A Dictionary<> is internally organized as a list of lists. You won't get close to the (2GB/8)^2 limit on a 64-bit machine.

Hans Passant
Is there a difference in the maximum size of a CLR object on 32-bit and 64-bit operating systems?
0xA3
No, it is still 2GB.
Hans Passant
Ok, so the limit is the maximum memory size of a process?
0xA3
No, a 64-bit process has terabytes, depending on the size of the paging file. The 2GB restriction is an x64 instruction set issue, combined with an Int32 array indexing limit.
Hans Passant
+2  A: 

With a few billion strings, if even a few percent are unique, the chances of a hash collision are pretty high (.NET hash codes are 32-bit int, yielding roughly 4 billion unique hash values. If you have as few as 100 million unique strings, the risk of hash collision may be unacceptably high). Statistics isn't my strongest point, but some google research turns up that the probability of a collision for a perfectly distributed 32-bit hash is (N - 1) / 2^32, where N is the number of unique things that are hashed.

You run a MUCH lower probability of a hash collision using an algorithm that uses significantly more bits, such as SHA-1.

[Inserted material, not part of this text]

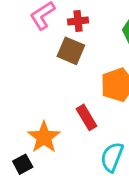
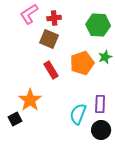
red rectangle: (86, 117) -> (51, 70), moved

Assuming an adequate hash algorithm, one simple approach close to what you have already tried would be to create an array of hash tables. Divide possible hash values into enough numeric ranges so that any given block will not exceed the 2GB limit per object. Select the correct hash table based on the value of the hash, then search in that hash table. For example, you might create 256 hash tables and use (HashValue)%256 to get a hash table number from 0..255. Use that same algorithm when assigning a string to a bucket, and when checking/retrieving it.

Eric J.
A: 

I agree with the other posters regarding a database solution, but further to that, a reasonably-intelligent use of triggers, and a potentially-cute indexing scheme (i.e. a numerical representation of the strings) would be the fastest approach, IMHO.

Noon Silk
+7  A: 

This can be solved in worst-case O(n) time using radix sort with counting sort as a stable sort for each character position. This is theoretically better than using a hash table (O(n) expected but not guaranteed) or mergesort (O(n log n)). Using a trie would also result in a worst-case O(n)-time solution (constant-time lookup over n keys, since all strings have a bounded length that's a small constant), so this is comparable. I'm not sure how they compare in practice. Radix sort is also fairly easy to implement and there are plenty of existing implementations.

If all strings are d characters or shorter, and the number of distinct characters is k, then radix sort takes O(d (n + k)) time to sort n keys. After sorting, you can traverse the sorted list in O(n) time and increment a counter every time you get to a new string. This would be the number of distinct strings. Since d is ~15 and k is relatively small compared to n (a billion), the running time is not too bad.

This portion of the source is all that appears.